(EXTRACTED DATA begins)

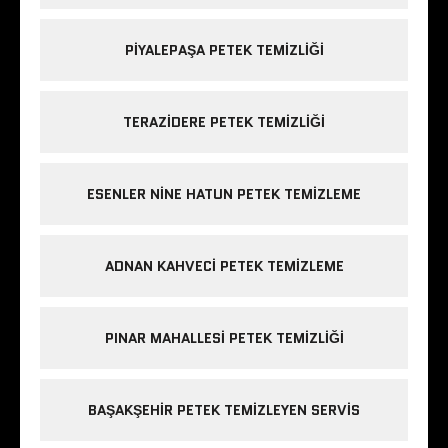
PIYALEPAŞA PETEK TEMIZLIĞI
TERAZIDERE PETEK TEMIZLIĞI
ESENLER NINE HATUN PETEK TEMIZLEME
ADNAN KAHVECI PETEK TEMIZLEME
PINAR MAHALLESI PETEK TEMIZLIĞI
BAŞAKŞEHIR PETEK TEMIZLEYEN SERVIS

(EXTRACTED DATA ends)

### [THE TASK]
Everything in the entries must come back exactly, except the pictures.

### [WRITTEN REPLY]
PIYALEPAŞA PETEK TEMIZLIĞI
TERAZIDERE PETEK TEMIZLIĞI
ESENLER NINE HATUN PETEK TEMIZLEME
ADNAN KAHVECI PETEK TEMIZLEME
PINAR MAHALLESI PETEK TEMIZLIĞI
BAŞAKŞEHIR PETEK TEMIZLEYEN SERVIS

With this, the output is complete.